*What is needed:*
Restate the whole of the data below word for word, skipping the images.

[Records from a data collection]
╭──
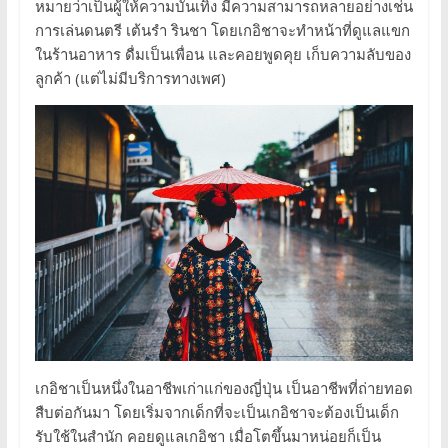
หมายว่าเป็นผู้ให้ความบันเทิง มีความสามารถหลายอย่างเช่น
การเล่นดนตรี เต้นรำ รินชา โดยเกอิชาจะทำหน้าที่ดูแลแขก
ในร้านอาหาร ดื่มเป็นเพื่อน และคอยพูดคุย เก็บความลับของ
ลูกค้า (แต่ไม่มีบริการทางเพศ)
เกอิชาเป็นหนึ่งในอาชีพเก่าแก่ของญี่ปุ่น เป็นอาชีพที่ถ่ายทอด
สืบต่อกันมา โดยเริ่มจากเด็กที่จะเป็นเกอิชาจะต้องเป็นเด็ก
รับใช้ในสำนัก คอยดูแลเกอิชา เมื่อโตขึ้นมาหน่อยก็เป็น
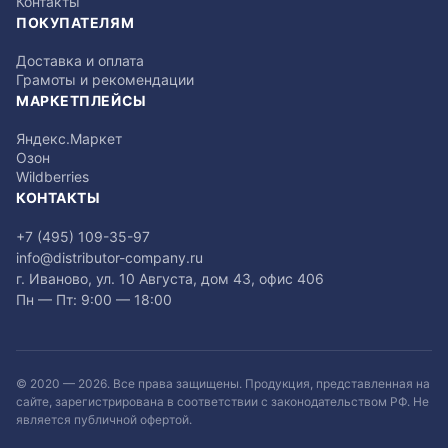
Контакты
ПОКУПАТЕЛЯМ
Доставка и оплата
Грамоты и рекомендации
МАРКЕТПЛЕЙСЫ
Яндекс.Маркет
Озон
Wildberries
КОНТАКТЫ
+7 (495) 109-35-97
info@distributor-company.ru
г. Иваново, ул. 10 Августа, дом 43, офис 406
Пн — Пт: 9:00 — 18:00
© 2020 —
2026
. Все права защищены. Продукция, представленная на
сайте, зарегистрирована в соответствии с законодательством РФ. Не
является публичной офертой.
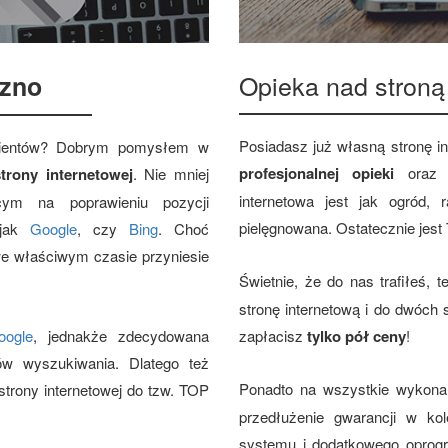
Opieka nad stroną
zno
Posiadasz już własną stronę i
klientów? Dobrym pomysłem w
profesjonalnej opieki
ora
trony internetowej
. Nie mniej
internetowa jest jak ogród,
cym na poprawieniu pozycji
pielęgnowana. Ostatecznie jest
 jak
Google
, czy
Bing
. Choć
we właściwym czasie przyniesie
Świetnie, że do nas trafiłeś, 
stronę internetową i do dwóch
oogle
, jednakże zdecydowana
zapłacisz
tylko pół ceny
!
ów wyszukiwania. Dlatego też
Ponadto na wszystkie wykon
trony internetowej do tzw. TOP
przedłużenie gwarancji w kol
systemu i dodatkowego oprog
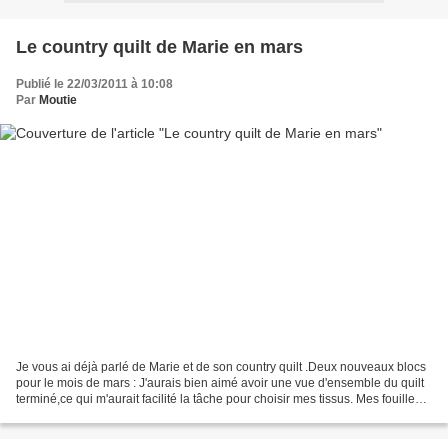
Le country quilt de Marie en mars
Publié le 22/03/2011 à 10:08
Par
Moutie
Je vous ai déjà parlé de Marie et de son country quilt .Deux nouveaux blocs
pour le mois de mars : J'aurais bien aimé avoir une vue d'ensemble du quilt
terminé,ce qui m'aurait facilité la tâche pour choisir mes tissus. Mes fouilles
archéologiques sont...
╰──
*Problem solution:*
หมายว่าเป็นผู้ให้ความบันเทิง มีความสามารถหลายอย่างเช่น
การเล่นดนตรี เต้นรำ รินชา โดยเกอิชาจะทำหน้าที่ดูแลแขก
ในร้านอาหาร ดื่มเป็นเพื่อน และคอยพูดคุย เก็บความลับของ
ลูกค้า (แต่ไม่มีบริการทางเพศ)
เกอิชาเป็นหนึ่งในอาชีพเก่าแก่ของญี่ปุ่น เป็นอาชีพที่ถ่ายทอด
สืบต่อกันมา โดยเริ่มจากเด็กที่จะเป็นเกอิชาจะต้องเป็นเด็ก
รับใช้ในสำนัก คอยดูแลเกอิชา เมื่อโตขึ้นมาหน่อยก็เป็น
Контакты
ПОКУПАТЕЛЯМ
Доставка и оплата
Грамоты и рекомендации
МАРКЕТПЛЕЙСЫ
Яндекс.Маркет
Озон
Wildberries
КОНТАКТЫ
+7 (495) 109-35-97
info@distributor-company.ru
г. Иваново, ул. 10 Августа, дом 43, офис 406
Пн — Пт: 9:00 — 18:00
© 2020 —
2026
. Все права защищены. Продукция, представленная на
сайте, зарегистрирована в соответствии с законодательством РФ. Не
является публичной офертой.
Opieka nad stroną
zno
Posiadasz już własną stronę i
klientów? Dobrym pomysłem w
profesjonalnej opieki
ora
trony internetowej
. Nie mniej
internetowa jest jak ogród,
cym na poprawieniu pozycji
pielęgnowana. Ostatecznie jest
 jak
Google
, czy
Bing
. Choć
we właściwym czasie przyniesie
Świetnie, że do nas trafiłeś, 
stronę internetową i do dwóch
oogle
, jednakże zdecydowana
zapłacisz
tylko pół ceny
!
ów wyszukiwania. Dlatego też
Ponadto na wszystkie wykon
trony internetowej do tzw. TOP
przedłużenie gwarancji w kol
systemu i dodatkowego oprog
Le country quilt de Marie en mars
Publié le 22/03/2011 à 10:08
Par
Moutie
Je vous ai déjà parlé de Marie et de son country quilt .Deux nouveaux blocs
pour le mois de mars : J'aurais bien aimé avoir une vue d'ensemble du quilt
terminé,ce qui m'aurait facilité la tâche pour choisir mes tissus. Mes fouilles
archéologiques sont...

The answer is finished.